Making Decisions Under Emotional Attack
How to stay rational when reason is the first casualty.
Emotions are part of every decision especially when something truly matters: relationships, values or responsibility. At the same time, that’s exactly when it becomes hardest to stay clear, when something touches us deeply.
The result is often a quick reaction, raised voices, withdrawal, or a decision made too fast. And afterwards, the sense that it wasn’t really me who decided, it was my emotions.
The common advice is: “Decide without emotion.”I find it more helpful to treat emotions as information to listen to them but also to recognise when it is wiser not to react immediately, and to allow time instead.
There are moments when it’s not the issue itself that hits us, but the tone. A sentence, a glance, a gesture and suddenly, everything changes. We feel attacked. Misunderstood. Or simply hurt.
In such moments, strategic thinking becomes hardest. The question is whether it’s even possible to make good decisions when emotions are running high. Our nervous system switches into protection mode, our mind into defence. We react too quickly, too sharply, or not at all. And later we ask ourselves: Why did I respond like that? Why did I react at all?

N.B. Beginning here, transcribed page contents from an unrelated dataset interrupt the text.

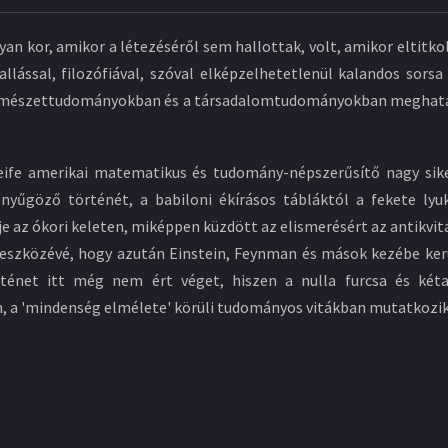
yan kor, amikor a létezéséről sem hallottak, volt, amikor eltitk
lással, filozófiával, szóval elképzelhetetlenül kalandos sorsa
természettudományokban és a társadalomtudományokban meghatá
ife amerikai matematikus és tudomány-népszerűsítő nagy sike
yűgöző történét, a babiloni ékírásos tábláktól a fekete lyuk
 az ókori keleten, miképpen küzdött az elismerésért az antikvit
b eszközévé, hogy azután Einstein, Feynman és mások kezébe k
örténet itt még nem ért véget, hiszen a nulla furcsa és két
 a 'mindenség elmélete' körüli tudományos vitákban mutatkozi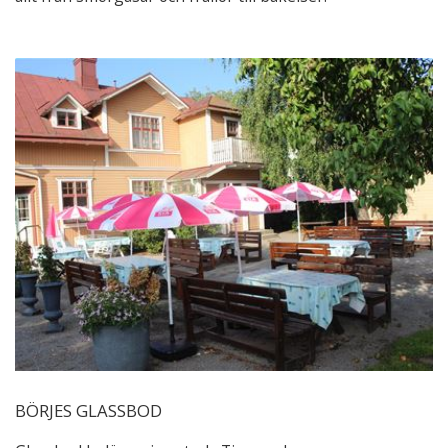
BÖRJES GLASSBOD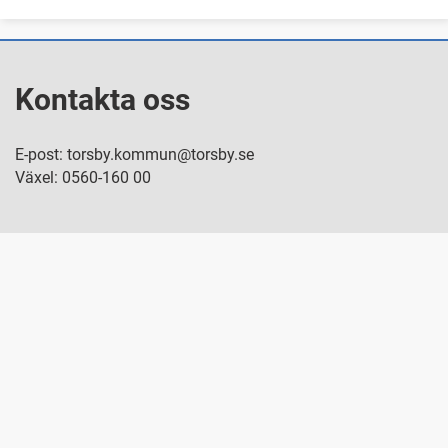
Kontakta oss
E-post: torsby.kommun@torsby.se
Växel: 0560-160 00
Besök oss
Nya Torget 8, Torsby
Snabblänkar
Personuppgiftshantering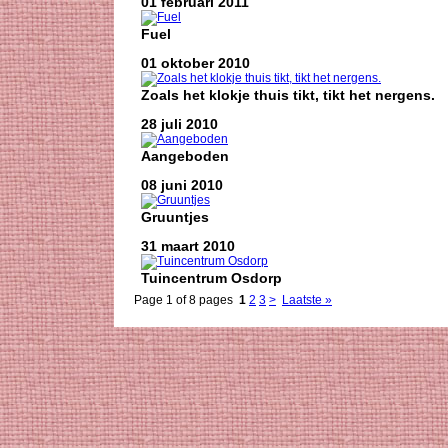
01 februari 2011
Fuel
01 oktober 2010
Zoals het klokje thuis tikt, tikt het nergens.
28 juli 2010
Aangeboden
08 juni 2010
Gruuntjes
31 maart 2010
Tuincentrum Osdorp
Page 1 of 8 pages
1
2
3
>
Laatste »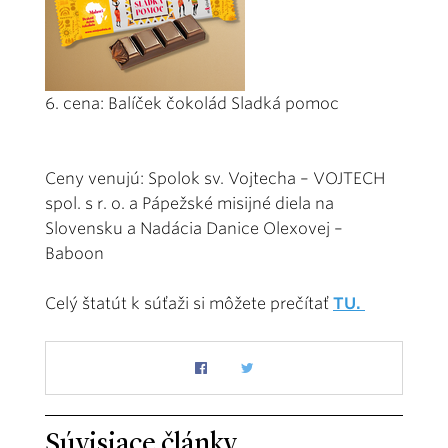
6. cena: Balíček čokolád Sladká pomoc
Ceny venujú: Spolok sv. Vojtecha – VOJTECH
spol. s r. o. a Pápežské misijné diela na
Slovensku a Nadácia Danice Olexovej –
Baboon
Celý štatút k súťaži si môžete prečítať
TU.
Súvisiace články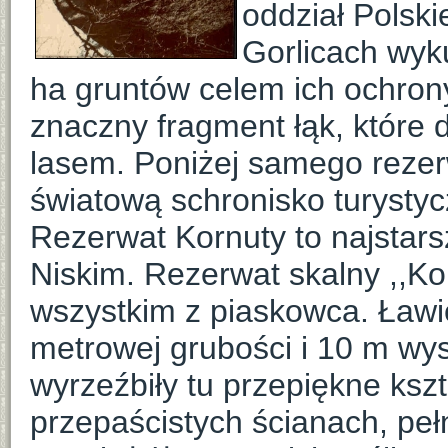
oddział Polsk
Gorlicach wyk
ha gruntów celem ich ochron
znaczny fragment łąk, które 
lasem. Poniżej samego rezer
światową schronisko turystyc
Rezerwat Kornuty to najstars
Niskim. Rezerwat skalny ,,K
wszystkim z piaskowca. Ławi
metrowej grubości i 10 m wy
wyrzeźbiły tu przepiękne kszta
przepaścistych ścianach, peł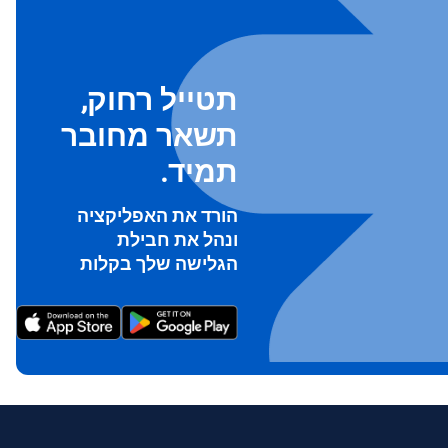
תטייל רחוק,
תשאר מחובר
תמיד.
הורד את האפליקציה
ונהל את חבילת
הגלישה שלך בקלות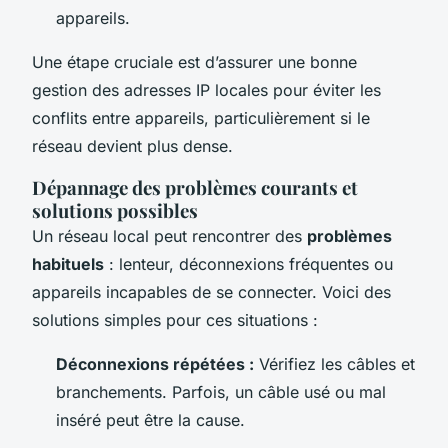
appareils.
Une étape cruciale est d’assurer une bonne
gestion des adresses IP locales pour éviter les
conflits entre appareils, particulièrement si le
réseau devient plus dense.
Dépannage des problèmes courants et
solutions possibles
Un réseau local peut rencontrer des
problèmes
habituels
: lenteur, déconnexions fréquentes ou
appareils incapables de se connecter. Voici des
solutions simples pour ces situations :
Déconnexions répétées :
Vérifiez les câbles et
branchements. Parfois, un câble usé ou mal
inséré peut être la cause.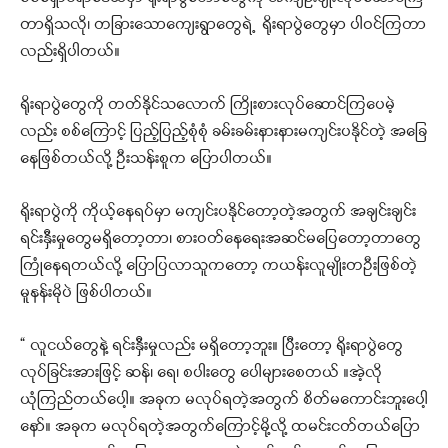
တာရှိသလို၊ တခြားသောကျေးရွာတွေရဲ့ ရိုးရာပွဲတွေမှာ ပါဝင်ကြတာ
လည်းရှိပါတယ်။
ရိုးရာပွဲတွေကို တတ်နိုင်သလောက် ကြိုးစားလုပ်ဆောင်ကြပေမဲ့
လည်း စစ်ကြောင့် ပြည့်ပြည့်စုံစုံ ခမ်းခမ်းနားနားမကျင်းပနိုင်တဲ့ အခြေ
နေဖြစ်တယ်လို့ ဦးသန်းစူက ပြောပါတယ်။
ရိုးရာပွဲကို ကိုယ့်နေရပ်မှာ မကျင်းပနိုင်တော့တဲ့အတွက် အချင်းချင်း
ရင်းနှီးမှုတွေမရှိတော့တာ၊ စားဝတ်နေရေးအဆင်မပြေတော့တာတွေ
ကြုံနေရတယ်လို့ ပြောပြလာသူကတော့ ကယန်းလူမျိုးတဦးဖြစ်တဲ့
မူနန်းမိုပဲ ဖြစ်ပါတယ်။
“ လူငယ်တွေနဲ့ ရင်းနှီးမှုလည်း မရှိတော့ဘူး။ ပြီးတော့ ရိုးရာပွဲတွေ
လုပ်ခြင်းအားဖြင့် ဆန်၊ ရေ၊ စပါးတွေ ပေါများစေတယ် ။အဲ့လို
ယုံကြည်တယ်ပေါ့။ အခုက မလုပ်ရတဲ့အတွက် စိတ်မကောင်းဘူးပေါ့
နော်။ အခုက မလုပ်ရတဲ့အတွက်ကြောင့်မို့လို့ ထမင်းငတ်တယ်ပြော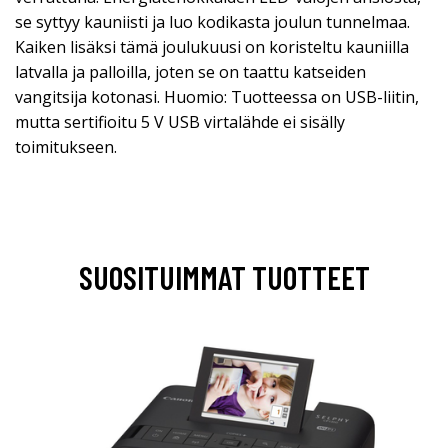
se syttyy kauniisti ja luo kodikasta joulun tunnelmaa.
Kaiken lisäksi tämä joulukuusi on koristeltu kauniilla
latvalla ja palloilla, joten se on taattu katseiden
vangitsija kotonasi. Huomio: Tuotteessa on USB-liitin,
mutta sertifioitu 5 V USB virtalähde ei sisälly
toimitukseen.
SUOSITUIMMAT TUOTTEET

The impulse to react emotionally is human, but it is rarely strategic.
“Between stimulus and response there is a space. In that space is our power to choose.” Viktor E. Frankl
That space is exactly what we need to find, especially when we feel emotionally struck.
Understanding emotional attacks
An emotional attack hits where something important is touched our self-worth, our sense of belonging, our need for recognition. That’s why such moments often trigger disproportionate reactions: anger, retreat, or defence.
Once I’m able to view my emotions not as disturbance but as information, I see what’s truly at stake a value, a boundary, a relationship.
Helpful questions include:
What exactly has hit me here?
What is at stake for me?
What is this feeling trying to tell me – or to protect?
A practical approach to emotional attacks
According to Existential Analysis (A. Laengle), a clear inner structure helps us remain capable of acting in such moments not through suppression, but through awareness.
Stop / Pause: Don’t react immediately. Breathe. Create space and time.
Describe: What has actually happened? (Words, gestures, tone – without interpretation.)
Sense / Analyse the impression: What do I feel? Anger? Shame? Fear? Indignation?
Inner response: What does this mean for me? Which value or boundary has been touched or crossed?
Take position: How do I want to relate to this? What do I accept, and where do I set a clear limit?
Respond / Act consciously: Speak or act only once your inner stance is clear.
These six steps move you from reactivity to self-leadership. They protect your integrity and prevent emotions from taking over the direction.
Three questions for this week
When was the last time I felt emotionally attacked, and how did I react?
What was my feeling trying to show or protect in that moment?
What would have helped me to pause first?